If you get satisfaction out of helping someone reach a goal, here’s a job to consider. Physical therapy assistants, sometimes called PTAs, work one-on-one with patients who are recovering from injuries and illnesses to regain movement and manage pain. They help people live healthy, active lives.
Physical therapy assistants work under the direct supervision of a physical therapist. Assistants’ tasks vary by state, but they often include exercise, massage, balance training, stretching and resistance training.
A related job is a physical therapy aide, who performs tasks indirectly related to patient care, such as setting up the treatment area.
PTAs provide patient care in a variety of settings, including hospitals, private practices, outpatient clinics, home health agencies, schools, sports facilities, work settings and nursing homes.
Demand for this industry is expected to grow 33% from 2019 to 2029, much faster than the average for all occupations, according to the Bureau of Labor Statistics.
- Observe patients before, during and after therapy
- Communicate that information to a physical therapist
- Treat patients using massage and other techniques that include use of specific equipment
- Teach patients how to do specific exercises and and stretches
- Educate patients about how to care for themselves after treatment, or work with family members to do this
- Document treatment and patient’s progress
- Set up and maintain room and equipment used for treatment
A high school diploma or equivalent and on-the-job training is typically required for entry-level physical therapist aides. Physical therapy assistants must earn an associate degree from a program accredited by the Commission on Accreditation in Physical Therapy Education (CAPTE).
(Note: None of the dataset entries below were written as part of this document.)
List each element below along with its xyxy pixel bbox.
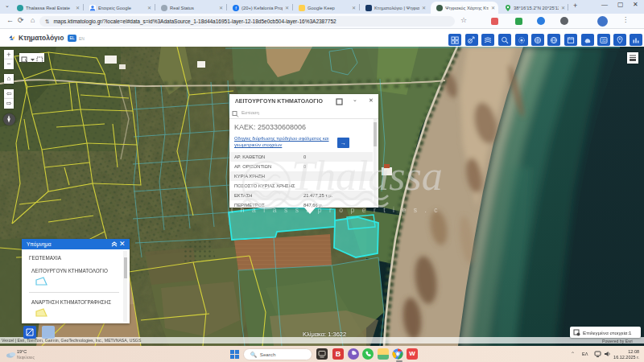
svg-text:Thalassa: Thalassa — [291, 153, 443, 199]
svg-text:thalassaproperties.c: thalassaproperties.c — [231, 206, 445, 214]
svg-text:3D: 3D — [601, 39, 607, 43]
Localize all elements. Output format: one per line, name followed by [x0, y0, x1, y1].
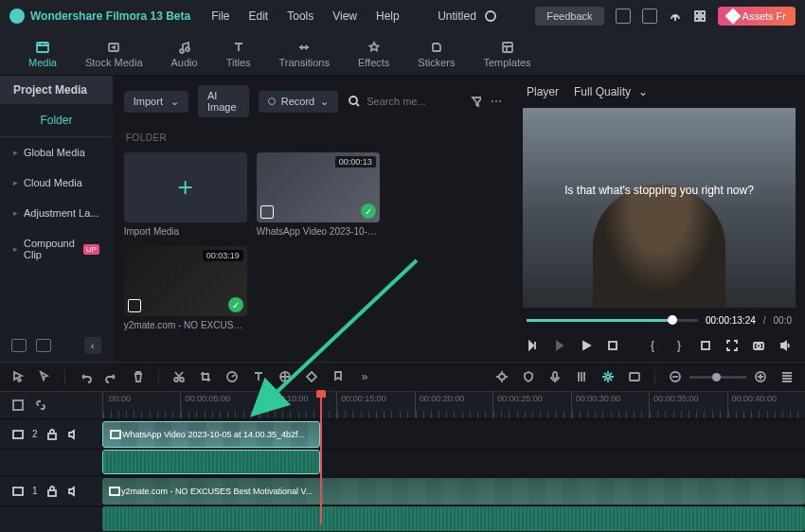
tab-transitions[interactable]: Transitions: [279, 40, 330, 68]
zoom-in-icon[interactable]: [754, 370, 767, 383]
fullscreen-icon[interactable]: [725, 339, 739, 352]
cloud-upload-icon[interactable]: [669, 9, 682, 23]
mute-icon[interactable]: [66, 485, 80, 498]
import-dropdown[interactable]: Import⌄: [124, 91, 188, 113]
undo-icon[interactable]: [79, 370, 92, 383]
preview-viewport[interactable]: Is that what's stopping you right now?: [523, 108, 796, 308]
view-grid-icon[interactable]: [780, 370, 794, 383]
color-icon[interactable]: [278, 370, 292, 383]
sidebar-header[interactable]: Project Media: [0, 76, 113, 104]
import-thumb[interactable]: +: [124, 152, 247, 222]
menu-file[interactable]: File: [211, 9, 229, 23]
highlight-icon[interactable]: [495, 370, 509, 383]
sidebar-item-cloud-media[interactable]: ▸Cloud Media: [0, 168, 113, 198]
filter-icon[interactable]: [471, 95, 481, 108]
progress-handle[interactable]: [668, 315, 677, 325]
tab-stock-media[interactable]: Stock Media: [85, 40, 143, 68]
text-tool-icon[interactable]: [252, 370, 265, 383]
link-icon[interactable]: [34, 399, 47, 412]
collapse-sidebar-button[interactable]: ‹: [84, 337, 101, 354]
track-body[interactable]: [102, 506, 805, 532]
player-tab[interactable]: Player: [527, 85, 559, 98]
track-body[interactable]: [102, 450, 805, 475]
record-dropdown[interactable]: Record⌄: [259, 91, 338, 113]
new-bin-icon[interactable]: [36, 339, 51, 352]
apps-icon[interactable]: [693, 9, 707, 23]
ai-tool-icon[interactable]: [601, 370, 615, 383]
marker-icon[interactable]: [331, 370, 345, 383]
timeline-clip[interactable]: y2mate.com - NO EXCUSES Best Motivationa…: [102, 478, 805, 505]
mute-icon[interactable]: [66, 428, 80, 441]
media-thumb[interactable]: 00:03:19✓: [124, 246, 247, 316]
media-item[interactable]: 00:00:13✓ WhatsApp Video 2023-10-05...: [257, 152, 380, 237]
crop-icon[interactable]: [699, 339, 712, 352]
tab-media[interactable]: Media: [28, 40, 57, 68]
module-tabs: Media Stock Media Audio Titles Transitio…: [0, 32, 805, 76]
folder-tab[interactable]: Folder: [0, 104, 113, 137]
sidebar-bottom: ‹: [0, 329, 113, 362]
play-back-icon[interactable]: [553, 339, 566, 352]
overflow-icon[interactable]: »: [358, 370, 371, 383]
more-icon[interactable]: ⋯: [491, 95, 502, 108]
redo-icon[interactable]: [105, 370, 118, 383]
zoom-handle[interactable]: [712, 373, 721, 381]
track-body[interactable]: y2mate.com - NO EXCUSES Best Motivationa…: [102, 476, 805, 505]
render-icon[interactable]: [628, 370, 641, 383]
audio-clip[interactable]: [102, 506, 805, 531]
sidebar-item-compound[interactable]: ▸Compound ClipUP: [0, 228, 113, 270]
shield-icon[interactable]: [522, 370, 535, 383]
ai-image-button[interactable]: AI Image: [198, 85, 249, 117]
tab-titles[interactable]: Titles: [226, 40, 251, 68]
tab-audio[interactable]: Audio: [171, 40, 198, 68]
tab-templates[interactable]: Templates: [483, 40, 530, 68]
cut-icon[interactable]: [172, 370, 186, 383]
screen-icon[interactable]: [616, 9, 631, 24]
lock-icon[interactable]: [45, 485, 59, 498]
select-tool-icon[interactable]: [38, 370, 51, 383]
track-body[interactable]: WhatsApp Video 2023-10-05 at 14.00.35_4b…: [102, 419, 805, 449]
playhead[interactable]: [320, 392, 322, 524]
quality-dropdown[interactable]: Full Quality⌄: [574, 85, 648, 98]
save-icon[interactable]: [642, 9, 657, 24]
sidebar-item-adjustment[interactable]: ▸Adjustment La...: [0, 198, 113, 228]
menu-help[interactable]: Help: [376, 9, 400, 23]
tab-effects[interactable]: Effects: [358, 40, 389, 68]
search-input[interactable]: [367, 96, 461, 107]
feedback-button[interactable]: Feedback: [535, 7, 603, 26]
mark-in-icon[interactable]: {: [646, 339, 659, 352]
mark-out-icon[interactable]: }: [672, 339, 686, 352]
mixer-icon[interactable]: [575, 370, 588, 383]
sidebar-item-global-media[interactable]: ▸Global Media: [0, 137, 113, 168]
zoom-out-icon[interactable]: [669, 370, 682, 383]
tab-stickers[interactable]: Stickers: [418, 40, 455, 68]
media-thumb[interactable]: 00:00:13✓: [257, 152, 380, 222]
keyframe-icon[interactable]: [305, 370, 318, 383]
new-folder-icon[interactable]: [11, 339, 27, 352]
audio-clip[interactable]: [102, 450, 320, 474]
snapshot-icon[interactable]: [752, 339, 765, 352]
speed-icon[interactable]: [225, 370, 239, 383]
mic-icon[interactable]: [548, 370, 562, 383]
pointer-tool-icon[interactable]: [11, 370, 25, 383]
track-header[interactable]: 2: [0, 419, 102, 449]
track-options-icon[interactable]: [11, 399, 25, 412]
play-icon[interactable]: [580, 339, 593, 352]
delete-icon[interactable]: [132, 370, 145, 383]
menu-tools[interactable]: Tools: [287, 9, 313, 23]
timeline-clip[interactable]: WhatsApp Video 2023-10-05 at 14.00.35_4b…: [102, 421, 320, 448]
search-icon[interactable]: [348, 95, 361, 108]
progress-bar[interactable]: [527, 319, 698, 322]
media-item[interactable]: 00:03:19✓ y2mate.com - NO EXCUSES ...: [124, 246, 247, 330]
media-item-import[interactable]: + Import Media: [124, 152, 247, 237]
track-header[interactable]: 1: [0, 476, 102, 505]
assets-button[interactable]: Assets Fr: [718, 7, 796, 26]
zoom-slider[interactable]: [689, 376, 746, 379]
lock-icon[interactable]: [45, 428, 59, 441]
menu-view[interactable]: View: [332, 9, 357, 23]
time-ruler[interactable]: :00:00 00:00:05:00 00:00:10:00 00:00:15:…: [102, 392, 805, 418]
volume-icon[interactable]: [778, 339, 792, 352]
stop-icon[interactable]: [606, 339, 619, 352]
prev-frame-icon[interactable]: [527, 339, 540, 352]
crop-tool-icon[interactable]: [199, 370, 212, 383]
menu-edit[interactable]: Edit: [249, 9, 269, 23]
Programs for physical therapy assistants offer coursework in anatomy, physiology and kinesiology. During this time, assistants gain clinical experience through hands-on, supervised work.
All states require physical therapist assistants to be licensed or certified. Licensure typically requires graduation from an accredited program and passing the National Physical Therapy Exam. Most states do not require physical therapy aides to be licensed. Some states require students to pass an additional exam, undergo a background check and be at least 18 years of age.
Many assistants take continuing education courses to keep their licenses and to stay up to date.
- Are detail-oriented
- Have excellent communication and interpersonal skills
- Are compassionate and enjoy helping others improve their health
- Have good dexterity
- Have the physical stamina to work with patients all day, including kneeling, stooping, bending and spending extended time on your feet.